Task input:
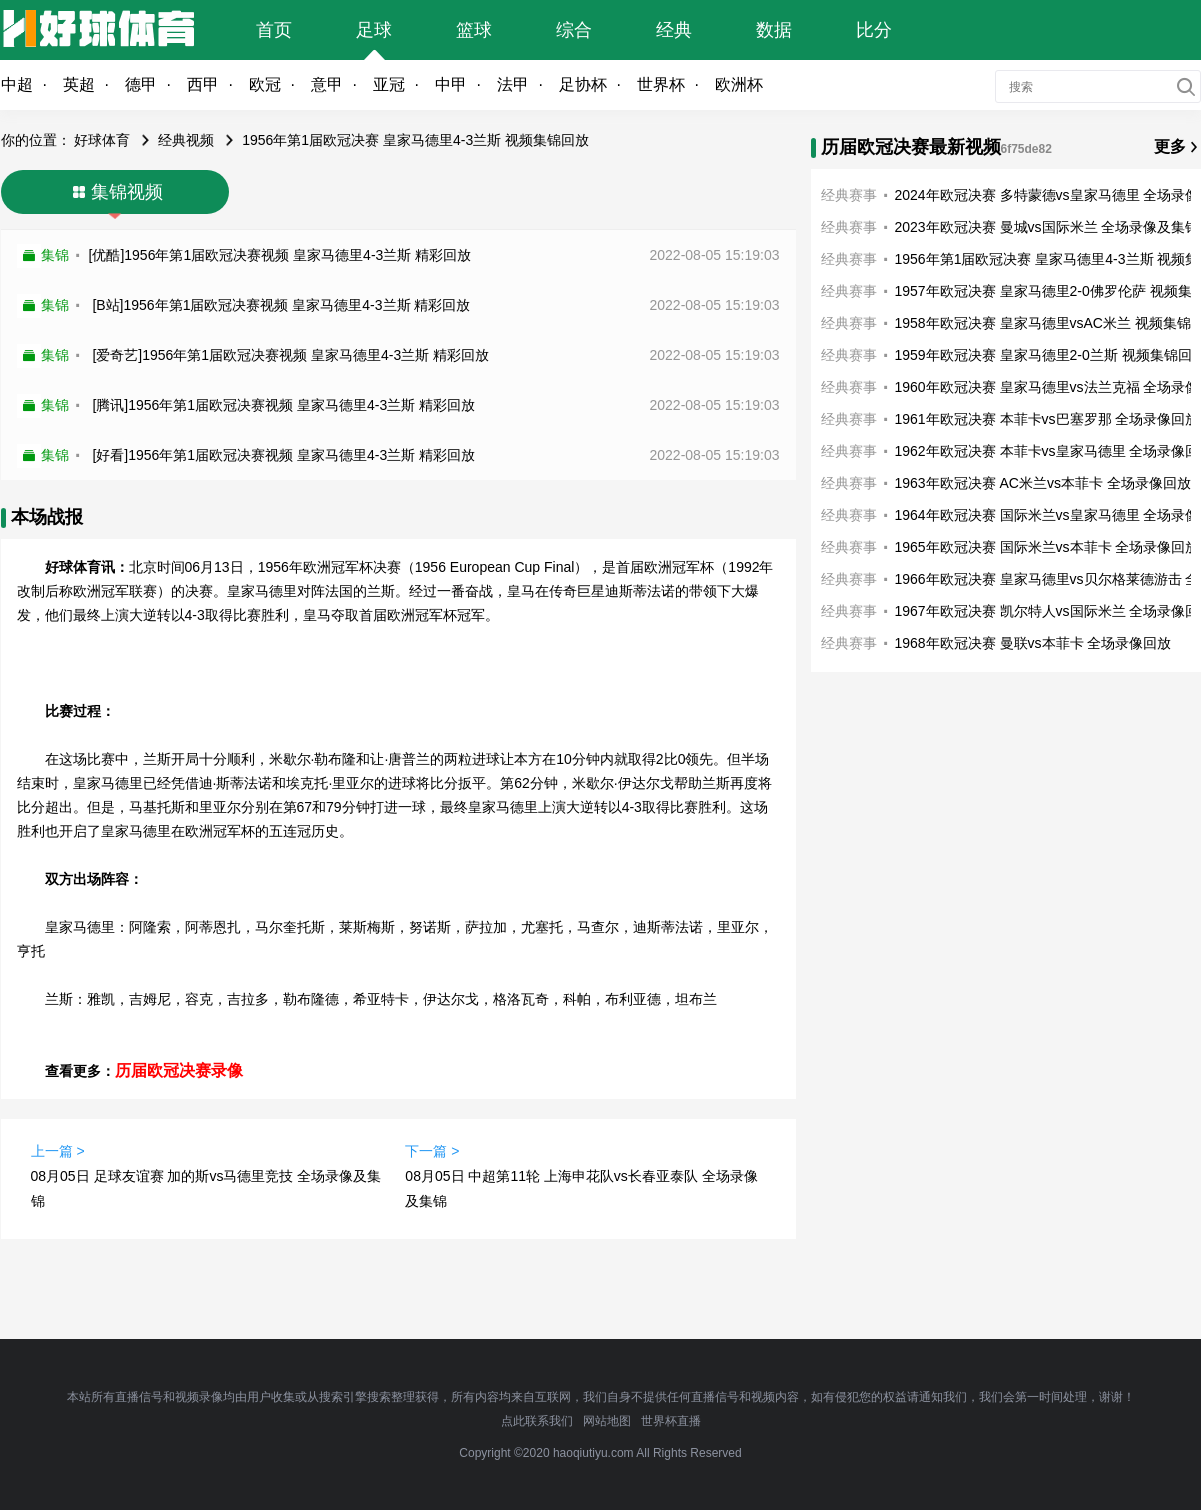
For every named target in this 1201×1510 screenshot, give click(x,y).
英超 (79, 84)
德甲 (141, 84)
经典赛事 (849, 195)
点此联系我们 (537, 1421)
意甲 (327, 84)
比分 (874, 30)
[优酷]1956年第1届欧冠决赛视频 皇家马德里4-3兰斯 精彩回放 (280, 255)
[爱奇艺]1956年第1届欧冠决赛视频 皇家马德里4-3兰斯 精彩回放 (290, 355)
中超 (17, 84)
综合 (574, 30)
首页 (274, 30)
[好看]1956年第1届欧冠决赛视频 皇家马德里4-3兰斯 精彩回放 (283, 455)
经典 (674, 30)
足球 (374, 30)
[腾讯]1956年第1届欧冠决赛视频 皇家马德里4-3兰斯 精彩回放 (283, 405)
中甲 (451, 84)
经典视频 (186, 140)
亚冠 (389, 84)
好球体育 (102, 140)
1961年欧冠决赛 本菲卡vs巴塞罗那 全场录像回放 (1047, 419)
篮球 (474, 30)
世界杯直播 (671, 1421)
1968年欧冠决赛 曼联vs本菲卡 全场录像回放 (1033, 643)
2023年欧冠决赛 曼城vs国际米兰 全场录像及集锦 (1047, 227)
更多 (1170, 146)
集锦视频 (127, 192)
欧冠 (265, 84)
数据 (774, 30)
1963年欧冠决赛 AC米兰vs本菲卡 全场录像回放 (1043, 483)
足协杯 (583, 84)
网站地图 (607, 1421)
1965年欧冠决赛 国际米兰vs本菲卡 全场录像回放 (1047, 547)
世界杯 (661, 84)
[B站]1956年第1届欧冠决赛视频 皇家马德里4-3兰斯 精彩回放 (281, 305)
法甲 (513, 84)
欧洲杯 (739, 84)
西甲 (203, 84)
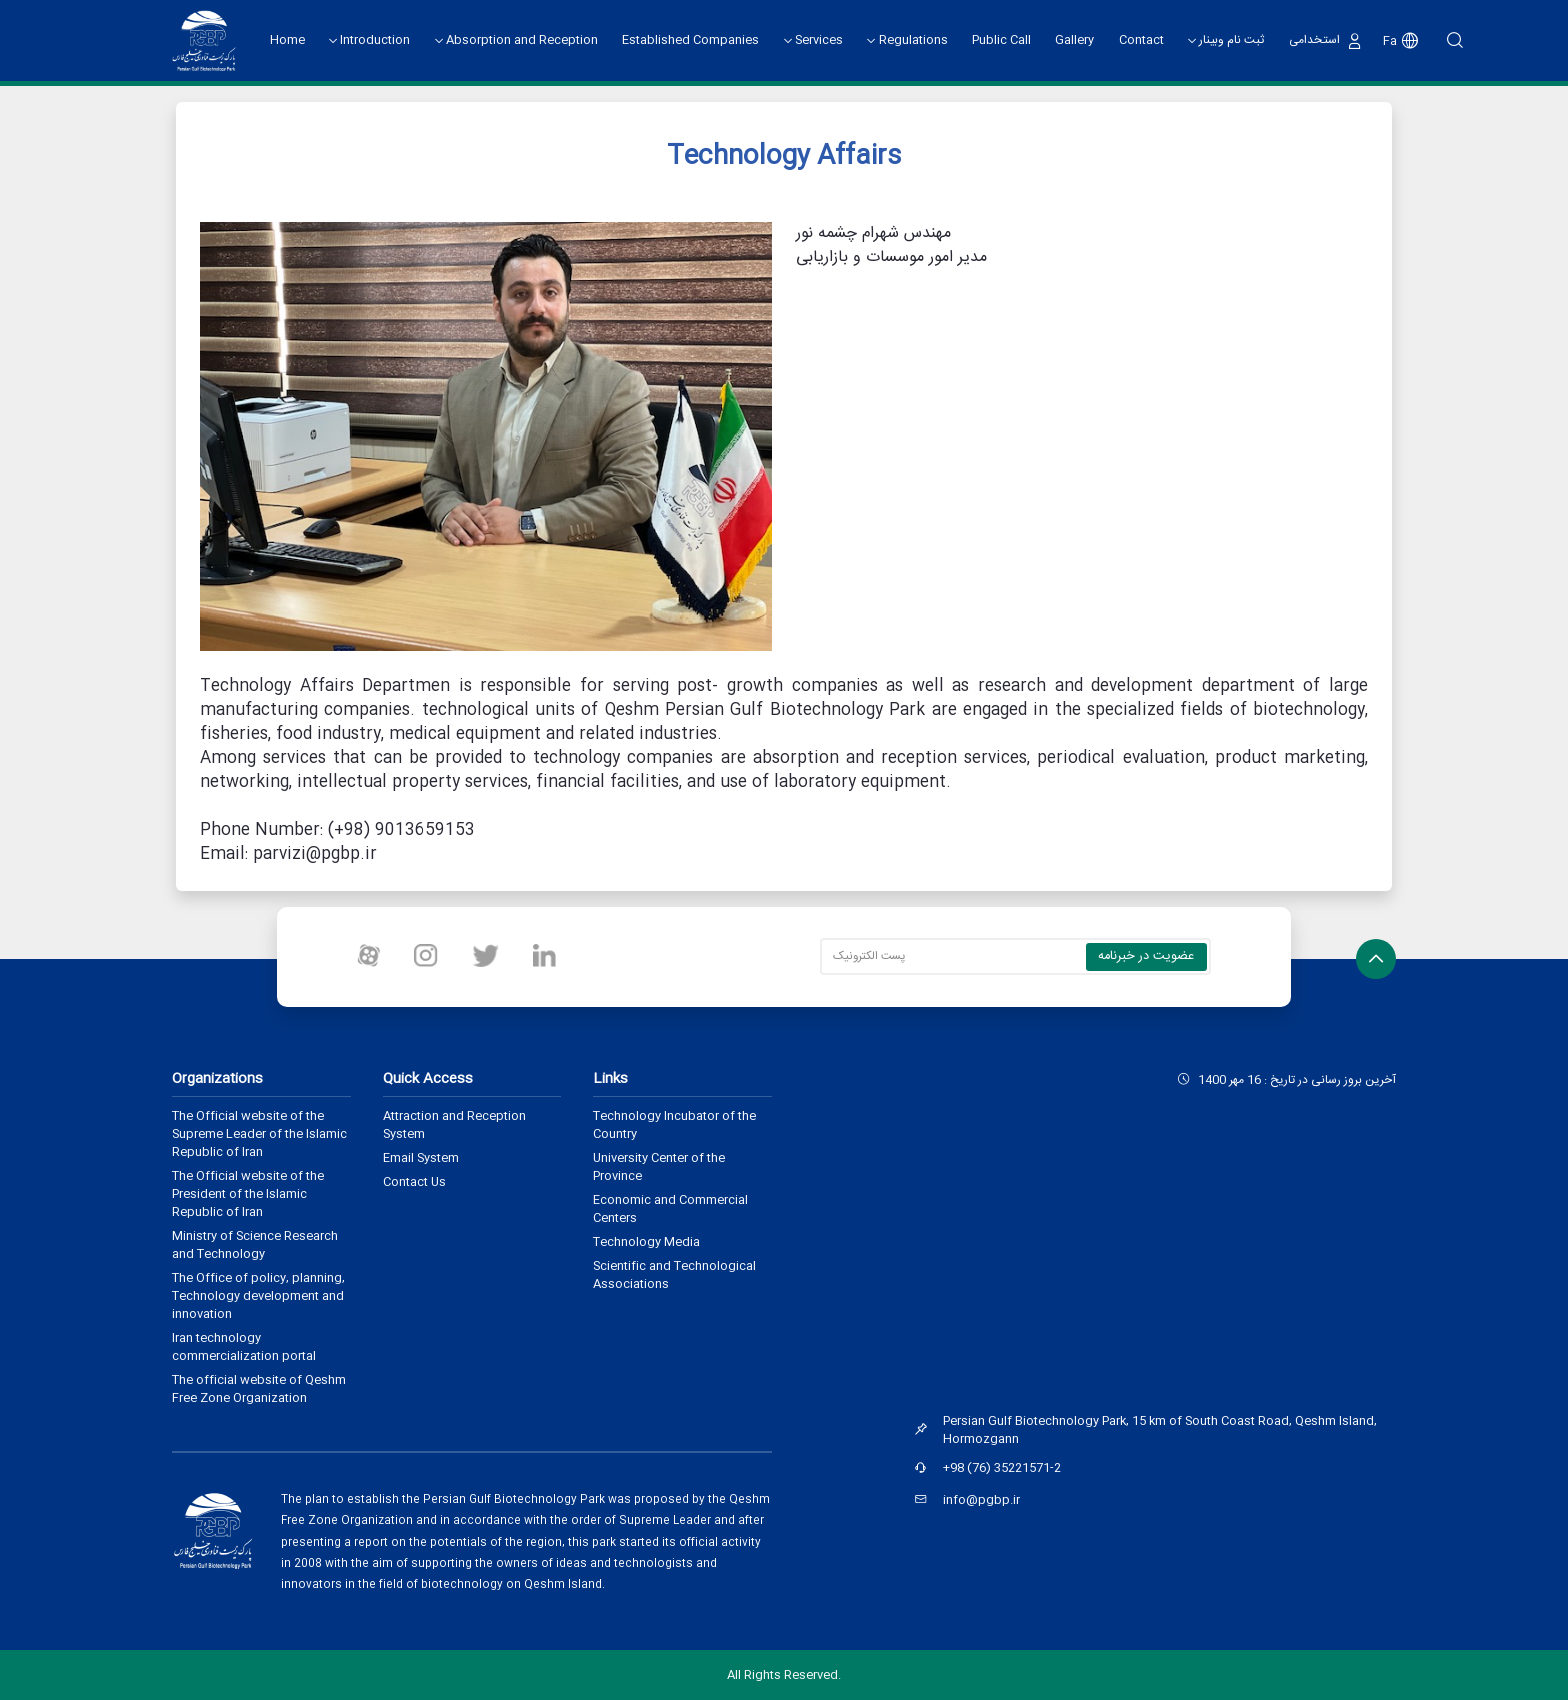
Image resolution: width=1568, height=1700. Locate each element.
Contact (1141, 40)
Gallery (1075, 40)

The task: All lines in the data that contain the word "精彩回放" should be copied.

Result for this task:
[优酷]1956年第1届欧冠决赛视频 皇家马德里4-3兰斯 精彩回放 (280, 255)
[爱奇艺]1956年第1届欧冠决赛视频 皇家马德里4-3兰斯 精彩回放 (290, 355)
[好看]1956年第1届欧冠决赛视频 皇家马德里4-3兰斯 精彩回放 (283, 455)
[腾讯]1956年第1届欧冠决赛视频 皇家马德里4-3兰斯 精彩回放 (283, 405)
[B站]1956年第1届欧冠决赛视频 皇家马德里4-3兰斯 精彩回放 (281, 305)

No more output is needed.